Product 1 is Motivation. This is the winner-take-all realm of the superstar professors and lends itself to “One to Large-N” experiences. Students feel tremendous inspiration by being able to access live lectures given by world leaders in any particular field. For example, someone studying globalization and inequality wants to hear what Nobel economists like Amartya Sen and Joseph Stiglitz have to say. In a class on genetics, students will likely want to listen to legendary MIT professor Eric Lander, pioneer behind the Human Genome Project. Even if only a few of the massive-N audience are able to ask live questions, being part of an interactive classroom with a world leader can prompt a sense of accessibility and motivation for further study of which previous generations could only dream.
Product 2 is Explanation. The most famous researchers and professors are not necessarily the best explainers of material. People like Salman Khan of Khan Academy and Hans Rosling of Gapminder have developed enormous global followings by pioneering innovative ways of explaining topics through online videos. Equally importantly, there is no single best method of explanation for any topic, since students have so many different learning styles. Hence this is also a One to Large-N product, but the One might differ for each student in each subject. As the global library of online explanations grows, students will have even more opportunities to find the best One for them.
Product 3 is Tutorship. This is where the N gets small again. Even with access to the world’s most inspiring and lucid instructors, students still need the opportunity to ask questions, feel directly engaged and explore certain topics in more detail with a professor who has mastered the material. MOOCs do not kill the local classroom; they only focus its role. The local lecturers’ monopoly on content provision is over, but their role in enhancing learning is more targeted and open to be enhanced.
Product 4 is Interaction. Students need a chance to discuss concepts among themselves. This seems to grow in importance as they mature and acquire greater autonomy and skepticism towards authority figures, including through professional experience.
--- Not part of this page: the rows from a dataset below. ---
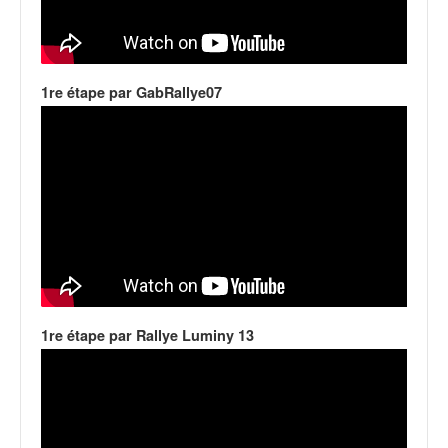
q
u
e
r
a
1re étape par GabRallye07
l
l
y
e
d
u
W
R
C
,
d
1re étape par Rallye Luminy 13
e
l
'
E
R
A relevant generational shift might also be underway for youth who have grown up with the world’s information at their digital fingertips. This learning is “N to N” among students themselves. The scale of the group depends on the means of interaction. In-person groups are scaled to local class size. Online interactions can be as vast as any platform allows.
Product 5 is Feedback. Most people appreciate objective comments when framed in the right tone. And learning outcomes need to be assessed, so that students can understand their own progress and how to improve. Traditionally this has come down to grading, where N was constrained by an individual instructor’s available time. Technology is fast improving in this realm, with new machine-reading technologies even marking essays. It is unclear how far automated grading can go, but the odds are that it will soon cover a larger N with higher quality than most of us currently imagine. One potential implication is that local professors will shift time allocations from ex-post evaluation towards ex-ante coaching. Instead of “how did you do yesterday?” the question becomes “how can you do better tomorrow?”
These five products might well be universal. Nonetheless, one must be cautious in predicting trends in a realm subject to such profound innovation. The changes may reshape many universities’ core business models. But the key point is that this suggests the death of neither the university nor of the classroom. Instead it should be seen as a source for targeted renewal. As the ancient overarching One to N model is unbundled, professors and institutions can refine their products to compete on the areas where their relative offerings are best. Some schools might face a hard time keeping pace with the need for change. But in the end, where things go well, the outcome should be dramatically improved opportunities for those who matter most: the students of generations to come.